“I’m not a musician, I’m a physician,” was how eminent percussionist Bill Summers put it during his Sunday afternoon set — and with a week (or in some cases, two) of Jazz Fest behind them, the crowd certainly needed a cure. Or at the very least, a couple Advil.
To no one’s surprise, Summers and the rest of the New Orleans Jazz Fest’s seventh day of music (May 7) had the perfect prescription for fatigue and sore feet: lots of funk. From Trombone Shorty to The Meters to every brass band you can imagine, it was impossible not to grab a cool beverage and dance as the festival came to a close — here are some of the highlights of Day 7 of the New Orleans Jazz Fest.
11:20 a.m.: It may have been before noon on a Sunday after most of Jazz Fest had just spent the past 48 to 72 hours doing New Orleans (and all the po-boys and daiquiris that entails), but Daymé Arocena wasn’t going to let quiet her mood — after being introduced by a vocoder riff from her pianist, she led the audience through an irresistible mix of jammy jazz and traditional Cuban songs. Her voice, rich and powerful, worked better than coffee.
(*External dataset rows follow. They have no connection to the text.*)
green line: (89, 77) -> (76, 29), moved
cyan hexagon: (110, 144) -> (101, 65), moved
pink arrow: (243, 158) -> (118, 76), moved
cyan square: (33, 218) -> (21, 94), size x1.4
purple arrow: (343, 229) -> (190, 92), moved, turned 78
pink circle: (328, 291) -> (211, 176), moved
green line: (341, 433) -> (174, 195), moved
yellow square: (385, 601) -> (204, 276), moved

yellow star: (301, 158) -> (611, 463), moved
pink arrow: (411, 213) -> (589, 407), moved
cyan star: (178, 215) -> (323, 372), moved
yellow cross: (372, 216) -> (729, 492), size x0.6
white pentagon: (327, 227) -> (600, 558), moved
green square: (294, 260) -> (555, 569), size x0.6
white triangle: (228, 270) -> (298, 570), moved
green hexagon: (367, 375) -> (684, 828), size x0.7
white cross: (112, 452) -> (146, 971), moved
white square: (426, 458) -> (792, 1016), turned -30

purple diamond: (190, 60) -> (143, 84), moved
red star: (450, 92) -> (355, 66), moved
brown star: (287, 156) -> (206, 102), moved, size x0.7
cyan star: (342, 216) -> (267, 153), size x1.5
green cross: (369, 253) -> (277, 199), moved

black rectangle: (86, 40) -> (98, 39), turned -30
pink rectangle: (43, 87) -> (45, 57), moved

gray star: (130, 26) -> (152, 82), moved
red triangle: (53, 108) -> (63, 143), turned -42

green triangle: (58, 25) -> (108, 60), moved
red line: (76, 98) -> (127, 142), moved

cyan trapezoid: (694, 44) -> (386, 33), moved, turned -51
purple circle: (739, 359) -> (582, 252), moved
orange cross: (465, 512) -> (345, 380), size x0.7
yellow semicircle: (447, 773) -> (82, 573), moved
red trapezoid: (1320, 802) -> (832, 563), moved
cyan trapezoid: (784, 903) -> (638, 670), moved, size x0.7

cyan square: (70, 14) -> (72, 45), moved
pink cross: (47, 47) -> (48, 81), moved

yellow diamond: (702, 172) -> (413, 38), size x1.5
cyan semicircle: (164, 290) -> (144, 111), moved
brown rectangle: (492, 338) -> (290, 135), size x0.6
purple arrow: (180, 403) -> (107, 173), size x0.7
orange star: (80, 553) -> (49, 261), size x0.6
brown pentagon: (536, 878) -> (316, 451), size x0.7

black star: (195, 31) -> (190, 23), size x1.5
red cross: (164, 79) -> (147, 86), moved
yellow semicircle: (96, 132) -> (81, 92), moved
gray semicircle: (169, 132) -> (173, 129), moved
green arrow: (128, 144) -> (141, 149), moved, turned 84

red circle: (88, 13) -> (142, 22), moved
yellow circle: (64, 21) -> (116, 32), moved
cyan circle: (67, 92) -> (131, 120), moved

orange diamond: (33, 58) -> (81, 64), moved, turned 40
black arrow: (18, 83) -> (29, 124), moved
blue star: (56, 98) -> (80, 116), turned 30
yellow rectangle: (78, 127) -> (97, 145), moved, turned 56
1:07 p.m.: The litmus test of whether your friends’ New Orleans recommendations are good is easy: whether or not they mention the T.B.C. Brass Band. The group has a few weekly gigs around the city, and yet somehow every set and every song sounds like the most raucous and jubilant celebration you can imagine. Their performance at the festival was no different: joined by a couple brass players who appeared to be under five years old and wearing shirts to honor the late Deb Cotton — a local writer and cultural advocate who died last week — the group gave new meaning to the phrase joyful noise. Even Wendell Pierce was in the crowd dancing as the band played the classic hymn (and brass band favorite) “I’ll Fly Away.”
1:52 p.m.: The vibe was as cool as the mist coming from the ceiling during Ellis Marsalis‘ set (yes, that Marsalis — father of Wynton, Branford, Delfeayo, and Jason) as he offered a mix of standards and slick originals that popped thanks to local young talent like saxophonist Derek Douget and trumpet player Ashlin Parker.
2:43 p.m.: Parker, as well as trumpet player Maurice Brown, headed over to the Jazz and Heritage stage for Bill Summers’ set — their version of standard “A Night in Tunisia” came with about four different rhythmic variations, featured a dancer performing traditional African choreography, and ended with a four way brass duel — great music that was also ridiculously fun.
3:26 p.m.: Drummer Jamison Ross, performing at the Jazz Tent, would have been an equally good fit over at the Gospel stage. His ridiculous drum chops aside, Ross has a beautiful voice — his rendition of “We Shall Overcome” got a standing ovation.
3:50 p.m.: “Celine Dion did this, but don’t get it twisted — Patti did it first,” said the inimitable Patti LaBelle before performing her 1989 single “If You Asked Me To.” With an onstage chaise lounge, and while sporting a red sequined ensemble with matching red fan, LaBelle looked every part the diva (as is her right!). “Love, Need and Want You” got the same treatment: “Outkast did it, Kelly Rowland did it, but don’t get it twisted — Patti did it first.”
4:30 p.m.: Lest you feel like festival sets are too impersonal, 80-year-old Buddy Guy has a solution: take the music to the people. On his song “Someone Else is Steppin’ In (Slippin’ Out, Slippin’ In),” Guy paraded through the crowd shredding and singing in turn, before returning to the stage to play a guitar solo with his butt (really). Having the blues definitely doesn’t mean Guy also doesn’t know how to have a good time.
5:50 p.m.: The Meters, a bedrock band of funk, spotlighted legendary drummer Zigaboo Modeliste’s rolling shuffle — the group’s extended jams formed the perfect spacey backdrop to the sound of about a thousand lighters flicking on various smokable substances. With Modeliste, each bar seems to take an hour and yet remains perfectly in time.
6:50 p.m.: There is only really one way to close out a festival in New Orleans, and the massive crowd at Maze featuring Frankie Beverly knew exactly what that was: “Before I Let Go,” two-step anthem and local favorite, which had thousands of people (many in white, like Frankie and the band), moving in time. Frankie’s voice may no longer exactly match the record, but with the whole crowd singing backup the sound was as sweet as ever.